El evento, que tuvo como escenario la emblemática Sala Canal, reunió a familiares y amigos en una jornada marcada por la emoción y el reencuentro.
Un cuadro de honor entregado a la fiesta
El momento cumbre del día llegó con la proclamación oficial de quienes llevarán las riendas de la comisión durante las próximas fiestas de 2026. El cuadro de honor está integrado por:
Mari Carmen
Vicente
Victoria
Cayetana
Guillem
Ellos serán los encargados de presidir cada uno de los actos oficiales y de transmitir la pasión por las tradiciones locales a todo el vecindario.

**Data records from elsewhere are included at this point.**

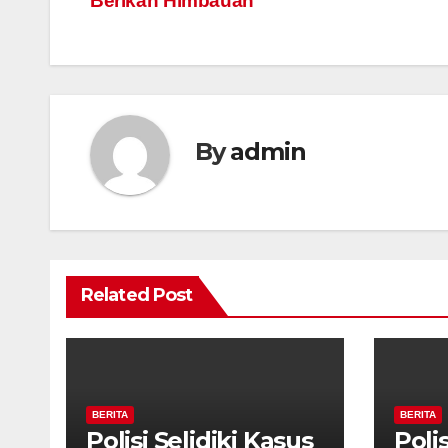
Berikan Himbauan
navigation
By
admin
Related Post
BERITA
BERITA
Polisi Selidiki Kasus
Polis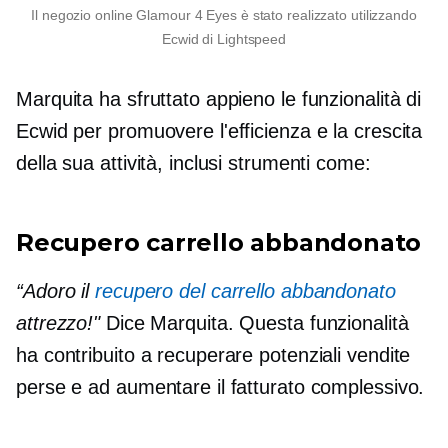
Il negozio online Glamour 4 Eyes è stato realizzato utilizzando
Ecwid di Lightspeed
Marquita ha sfruttato appieno le funzionalità di
Ecwid per promuovere l'efficienza e la crescita
della sua attività, inclusi strumenti come:
Recupero carrello abbandonato
“Adoro il
recupero del carrello abbandonato
attrezzo!"
Dice Marquita. Questa funzionalità
ha contribuito a recuperare potenziali vendite
perse e ad aumentare il fatturato complessivo.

«Nuestra comisión ya está totalmente preparada para las fiestas patronales de septiembre«, señalaron fuentes del colectivo, destacando la ilusión y el compromiso de los nuevos representantes.
Tradición y emotividad en los actos oficiales
Durante la ceremonia de nombramiento, el protocolo y la tradición escrita de la fiesta cobraron un protagonismo absoluto. Uno de los instantes más emotivos de la tarde se vivió cuando Victoria recibió la corona que la acredita oficialmente como la reina de las fiestas, un símbolo del cargo que ostentará con orgullo durante todo su reinado.
Asimismo, cumpliendo con los ritos que estrechan los lazos entre la comisión y sus líderes, el colectivo hizo entrega de un obsequio muy especial a sus representantes: los cirios que portarán con devoción el día de la solemne procesión del Santísimo Cristo. Este acto no solo simboliza el respaldo de toda la comisión a su cuadro de honor, sino que marca el inicio de la preparación espiritual y festiva de cara a los días grandes de septiembre.
Con los cargos ya nombrados y la maquinaria festiva a pleno rendimiento, la comisión arranca un verano de preparativos con el listón muy alto y la ilusión renovada.